Well I broke down and actually took my comp to the local computer place where they tested my PSU, according to their tester its fine, so its either my Mobo, or somehow my Linux and Windows installs got hosed at the same time. I vote mobo. Since it has a 3 year warrentty I'll be calling Asus about it this afternoon.

Edit: so just for the hell if it I was gonna run an fdisk on my linux partition from a liveCD, well the kernel on the liveCD oops'd and rebooted as well, so I vote my installs are not hosed and my Mobo really is the issue.
TheStorm wrote:
Well I broke down and actually took my comp to the local computer place where they tested my PSU, according to their tester its fine, so its either my Mobo, or somehow my Linux and Windows installs got hosed at the same time. I vote mobo. Since it has a 3 year warrentty I'll be calling Asus about it this afternoon.

Edit: so just for the hell if it I was gonna run an fdisk on my linux partition from a liveCD, well the kernel on the liveCD oops'd and rebooted as well, so I vote my installs are not hosed and my Mobo really is the issue.
Yay, that sounds like a good plan of action. Cooper had one of those testers, but I've never personally had one.

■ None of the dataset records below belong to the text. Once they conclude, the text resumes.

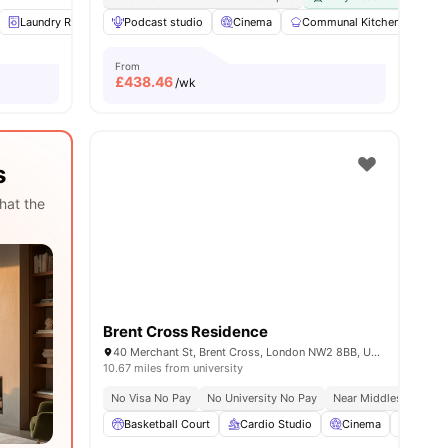
ities
Laundry Room
Podcast studio
Study Room
Social Space
Cinema
Communal Kitchen
View all
13
amenities
Fur
From
£
438.46
/wk
s
hat the
Brent Cross Residence
40 Merchant St, Brent Cross, London NW2 8BB, United Kingdom
10.67 miles from university
No Visa No Pay
No University No Pay
Near Middlesex Univer
Basketball Court
Cardio Studio
Cinema
Co-Wor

Well the ASUS tech support people were real nice and I was able to get the RMA setup real easily. Thanks to my OCD of keeping everything from when I built my comp I'll just have to go through that box to find the CPU socket cover so I can ship it out this weekend. They emailed me all the info right away and so far this has been rather painless, though I'm not looking forward to the shipping costs of sending the package to CA all the way from WI.
TheStorm wrote:
Well the ASUS tech support people were real nice and I was able to get the RMA setup real easily. Thanks to my OCD of keeping everything from when I built my comp I'll just have to go through that box to find the CPU socket cover so I can ship it out this weekend. They emailed me all the info right away and so far this has been rather painless, though I'm not looking forward to the shipping costs of sending the package to CA all the way from WI.

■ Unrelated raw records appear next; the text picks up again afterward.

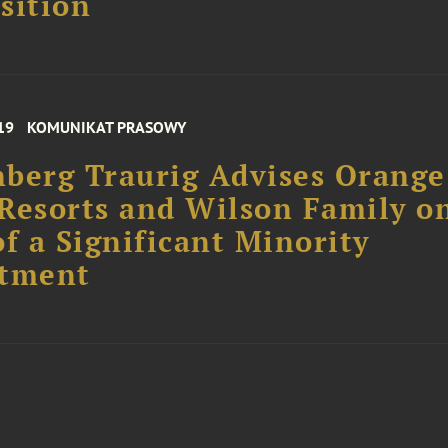
sition
19
KOMUNIKAT PRASOWY
berg Traurig Advises Orange
Resorts and Wilson Family o
of a Significant Minority
stment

That's a pain, but I hope that it works out. Since your PSU checked out, your RAM seems unmolested, and your GPU is new (and the same things happened with your old GPU), what are you going to do if the new mobo shows the same issue? Is the CPU a possible culprit?
Well I've never run the CPU at higher than the stock voltage, though it was overclocked for a bit, I never had to touch voltages, only FSB speeds.
TheStorm wrote:
Well I've never run the CPU at higher than the stock voltage, though it was overclocked for a bit, I never had to touch voltages, only FSB speeds.
Yeah, but it still could have been defective straight from the manufacturer, and have a bad transistor or three that occasionally cause trouble (or recently went bad due to high temperatures, or being of original poor quality, or any of myriad other reasons).
Well if it is the CPU I'd say this is much worse than fdiv when it comes to failing to make a decent CPU on intel's part. Razz
TheStorm wrote:
Well if it is the CPU I'd say this is much worse than fdiv when it comes to failing to make a decent CPU on intel's part. Razz
Ah yes, the infamous FDIV bug. :S Good luck.
I was going to suggest updating the motherboard drivers, but it looks like you've already sent in for a replacement.

There seems to be a common issue with USB devices on Vista and 7, due to outdated motherboard drivers. The issue would sometimes cause the system to experience BSoD crashes when a USB device was plugged into the system or removed.